Emotionally, caregivers can have really high levels of anxiety and depression compared to the general population.

We also know that caregivers don’t respond to vaccines as well, and experience depressed immune function, which makes them vulnerable to a host of infections and illnesses. They get more upper respiratory illnesses, like colds and flus. Caregivers have been shown to have higher levels of blood pressure, increased risk of heart disease, worse headaches, and tend to experience higher rates of acid reflux and pain.

A 1999 study showed that caregivers who are stressed are more likely to die when compared to caregivers who are not stressed. There have been other studies that replicate this, and some of them support that conclusion and others don’t. My goal, and the goals of other caregiver researchers at UVA, is to improve the quality and quantity of caregivers’ lives.

How can people manage this stress?

If you’re worried about caregivers’ physical health, you need to look at figuring out ways to help people cope better with being a caregiver. Coping skills need to lower emotional distress so that their brain is not constantly in fight or flight mode. And you have to help them be proactive about taking care of themselves. As healthcare professionals, we also have to be sure that our interventions to help don’t add to their stressors but actually help decrease them.

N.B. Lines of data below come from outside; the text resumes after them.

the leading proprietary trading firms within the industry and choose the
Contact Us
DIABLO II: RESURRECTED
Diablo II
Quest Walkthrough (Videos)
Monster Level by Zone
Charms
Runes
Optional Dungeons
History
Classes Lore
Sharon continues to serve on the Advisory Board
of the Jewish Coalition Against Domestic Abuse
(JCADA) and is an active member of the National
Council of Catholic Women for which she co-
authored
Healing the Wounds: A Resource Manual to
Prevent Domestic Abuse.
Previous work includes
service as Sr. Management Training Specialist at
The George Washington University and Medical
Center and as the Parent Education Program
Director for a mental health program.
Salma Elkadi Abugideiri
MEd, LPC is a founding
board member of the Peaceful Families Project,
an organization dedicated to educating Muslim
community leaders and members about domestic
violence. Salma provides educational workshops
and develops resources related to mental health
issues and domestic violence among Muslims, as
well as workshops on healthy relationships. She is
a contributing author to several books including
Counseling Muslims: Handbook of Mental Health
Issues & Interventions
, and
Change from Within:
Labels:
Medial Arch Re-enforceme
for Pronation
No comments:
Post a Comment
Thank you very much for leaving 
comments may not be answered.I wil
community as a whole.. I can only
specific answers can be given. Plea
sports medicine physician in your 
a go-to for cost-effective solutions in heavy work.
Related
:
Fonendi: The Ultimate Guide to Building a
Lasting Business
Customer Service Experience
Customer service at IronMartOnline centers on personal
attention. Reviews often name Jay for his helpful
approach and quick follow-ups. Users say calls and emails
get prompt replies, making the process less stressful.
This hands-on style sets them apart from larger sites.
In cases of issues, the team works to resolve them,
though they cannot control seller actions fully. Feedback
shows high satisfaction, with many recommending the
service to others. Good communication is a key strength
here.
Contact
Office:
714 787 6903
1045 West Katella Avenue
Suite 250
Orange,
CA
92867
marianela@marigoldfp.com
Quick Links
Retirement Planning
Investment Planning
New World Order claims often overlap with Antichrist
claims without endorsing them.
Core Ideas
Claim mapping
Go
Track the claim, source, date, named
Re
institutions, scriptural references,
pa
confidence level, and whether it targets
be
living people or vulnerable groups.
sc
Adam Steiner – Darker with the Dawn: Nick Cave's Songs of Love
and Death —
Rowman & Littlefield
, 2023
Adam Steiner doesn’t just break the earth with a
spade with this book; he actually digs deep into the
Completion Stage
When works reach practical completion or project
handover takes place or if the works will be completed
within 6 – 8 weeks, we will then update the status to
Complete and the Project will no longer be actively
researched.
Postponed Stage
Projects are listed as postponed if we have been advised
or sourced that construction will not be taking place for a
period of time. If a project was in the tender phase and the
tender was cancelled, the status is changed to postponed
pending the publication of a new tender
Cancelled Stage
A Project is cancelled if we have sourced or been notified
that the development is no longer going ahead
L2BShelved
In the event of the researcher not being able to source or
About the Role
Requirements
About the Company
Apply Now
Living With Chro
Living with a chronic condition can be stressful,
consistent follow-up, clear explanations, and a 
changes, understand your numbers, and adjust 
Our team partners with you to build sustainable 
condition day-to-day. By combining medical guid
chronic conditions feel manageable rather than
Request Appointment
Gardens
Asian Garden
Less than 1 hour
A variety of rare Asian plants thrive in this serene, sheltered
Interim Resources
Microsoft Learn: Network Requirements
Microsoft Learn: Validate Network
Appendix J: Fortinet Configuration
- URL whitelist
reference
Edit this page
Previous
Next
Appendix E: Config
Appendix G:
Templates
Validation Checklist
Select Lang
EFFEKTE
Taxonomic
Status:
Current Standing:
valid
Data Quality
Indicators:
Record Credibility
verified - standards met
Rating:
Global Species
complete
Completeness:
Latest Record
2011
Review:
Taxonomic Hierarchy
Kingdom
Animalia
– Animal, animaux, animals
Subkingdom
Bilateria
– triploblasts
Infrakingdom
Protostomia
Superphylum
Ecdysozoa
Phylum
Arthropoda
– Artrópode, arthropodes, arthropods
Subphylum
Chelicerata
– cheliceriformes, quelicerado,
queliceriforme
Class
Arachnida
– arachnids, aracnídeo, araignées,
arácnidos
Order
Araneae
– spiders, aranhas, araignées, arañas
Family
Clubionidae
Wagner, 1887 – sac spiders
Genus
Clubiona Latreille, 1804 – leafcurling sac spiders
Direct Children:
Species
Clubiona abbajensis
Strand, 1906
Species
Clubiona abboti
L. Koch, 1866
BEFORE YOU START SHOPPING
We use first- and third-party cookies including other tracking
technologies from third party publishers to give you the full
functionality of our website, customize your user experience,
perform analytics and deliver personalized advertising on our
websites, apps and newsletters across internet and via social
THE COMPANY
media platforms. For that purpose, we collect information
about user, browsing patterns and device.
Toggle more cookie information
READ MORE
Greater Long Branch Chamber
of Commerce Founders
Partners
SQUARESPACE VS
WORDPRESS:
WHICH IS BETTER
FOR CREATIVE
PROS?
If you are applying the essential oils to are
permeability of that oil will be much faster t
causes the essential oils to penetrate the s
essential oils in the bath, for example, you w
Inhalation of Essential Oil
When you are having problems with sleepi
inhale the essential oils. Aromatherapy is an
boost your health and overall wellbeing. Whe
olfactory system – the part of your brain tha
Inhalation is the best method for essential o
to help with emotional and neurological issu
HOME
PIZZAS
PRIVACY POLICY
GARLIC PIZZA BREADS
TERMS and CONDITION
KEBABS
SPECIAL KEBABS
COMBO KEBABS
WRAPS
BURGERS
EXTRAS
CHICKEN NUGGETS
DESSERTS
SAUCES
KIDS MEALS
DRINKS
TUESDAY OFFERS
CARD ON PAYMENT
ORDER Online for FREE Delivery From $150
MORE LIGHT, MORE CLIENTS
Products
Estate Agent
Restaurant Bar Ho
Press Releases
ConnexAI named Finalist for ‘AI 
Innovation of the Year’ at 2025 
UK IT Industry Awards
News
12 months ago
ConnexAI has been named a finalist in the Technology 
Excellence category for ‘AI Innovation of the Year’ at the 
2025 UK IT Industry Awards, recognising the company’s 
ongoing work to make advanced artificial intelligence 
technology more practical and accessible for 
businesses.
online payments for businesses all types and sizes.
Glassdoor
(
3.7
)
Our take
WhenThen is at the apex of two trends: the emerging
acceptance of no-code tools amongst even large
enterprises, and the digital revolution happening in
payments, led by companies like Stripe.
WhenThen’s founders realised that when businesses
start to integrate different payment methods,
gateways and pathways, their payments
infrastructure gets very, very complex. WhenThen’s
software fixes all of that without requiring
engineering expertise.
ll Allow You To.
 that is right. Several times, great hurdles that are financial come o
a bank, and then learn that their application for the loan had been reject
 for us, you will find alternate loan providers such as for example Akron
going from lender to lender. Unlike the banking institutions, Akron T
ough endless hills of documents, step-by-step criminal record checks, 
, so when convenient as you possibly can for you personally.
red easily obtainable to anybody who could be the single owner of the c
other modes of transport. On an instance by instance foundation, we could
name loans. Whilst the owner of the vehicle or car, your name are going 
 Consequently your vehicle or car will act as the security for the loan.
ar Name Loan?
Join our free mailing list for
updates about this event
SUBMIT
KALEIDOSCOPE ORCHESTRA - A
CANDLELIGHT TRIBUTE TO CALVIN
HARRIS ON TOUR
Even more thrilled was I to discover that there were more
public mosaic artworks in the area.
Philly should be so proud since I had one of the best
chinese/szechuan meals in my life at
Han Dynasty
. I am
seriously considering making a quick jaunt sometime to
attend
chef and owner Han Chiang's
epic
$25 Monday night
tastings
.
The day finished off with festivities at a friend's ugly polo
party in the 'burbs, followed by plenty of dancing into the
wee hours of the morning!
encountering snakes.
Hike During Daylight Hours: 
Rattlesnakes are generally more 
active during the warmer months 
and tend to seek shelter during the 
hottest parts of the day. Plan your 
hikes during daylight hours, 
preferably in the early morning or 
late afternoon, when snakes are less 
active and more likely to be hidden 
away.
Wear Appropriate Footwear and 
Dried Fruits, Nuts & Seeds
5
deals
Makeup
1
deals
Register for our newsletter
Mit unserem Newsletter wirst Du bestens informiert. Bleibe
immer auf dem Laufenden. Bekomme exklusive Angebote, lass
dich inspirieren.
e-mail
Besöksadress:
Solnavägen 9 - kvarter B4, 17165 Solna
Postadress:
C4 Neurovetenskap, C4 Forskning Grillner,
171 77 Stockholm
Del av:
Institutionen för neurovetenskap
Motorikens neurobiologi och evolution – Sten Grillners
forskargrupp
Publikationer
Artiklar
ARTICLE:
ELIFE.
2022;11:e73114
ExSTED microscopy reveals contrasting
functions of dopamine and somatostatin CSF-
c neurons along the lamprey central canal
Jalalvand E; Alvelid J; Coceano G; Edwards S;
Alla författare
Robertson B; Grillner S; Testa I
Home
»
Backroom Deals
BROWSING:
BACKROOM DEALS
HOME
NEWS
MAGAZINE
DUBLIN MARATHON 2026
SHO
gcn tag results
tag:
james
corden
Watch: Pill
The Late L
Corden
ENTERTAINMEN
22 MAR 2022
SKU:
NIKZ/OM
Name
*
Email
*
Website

Research shows psychoeducational interventions help release and relieve stress. They don’t erase everything, but they do help. What we mean by “psychoeducational” is something where you not only teach caregiver skills, in terms of what to do at home with the patient, but you also provide support and counseling.

Getting caregivers to keep up with their own primary care visits can be challenging, but a lot of it has to do with ensuring they have access to primary care. Once they do, you have to make sure that they’re being taught how to advocate for their own health, that they’re aware of the risks and not blind to the fact that if they aren’t well they won’t be able to care for someone else.

Because in the end, if you don’t preserve caregiver health, you’re going to wind up with caregivers who are a lot sicker at the end of the care situation than they were at the beginning. You’ve basically created a new patient population. And caregivers that aren’t as healthy, emotionally or physically, are not going to be able to provide the same kind of care as those who are.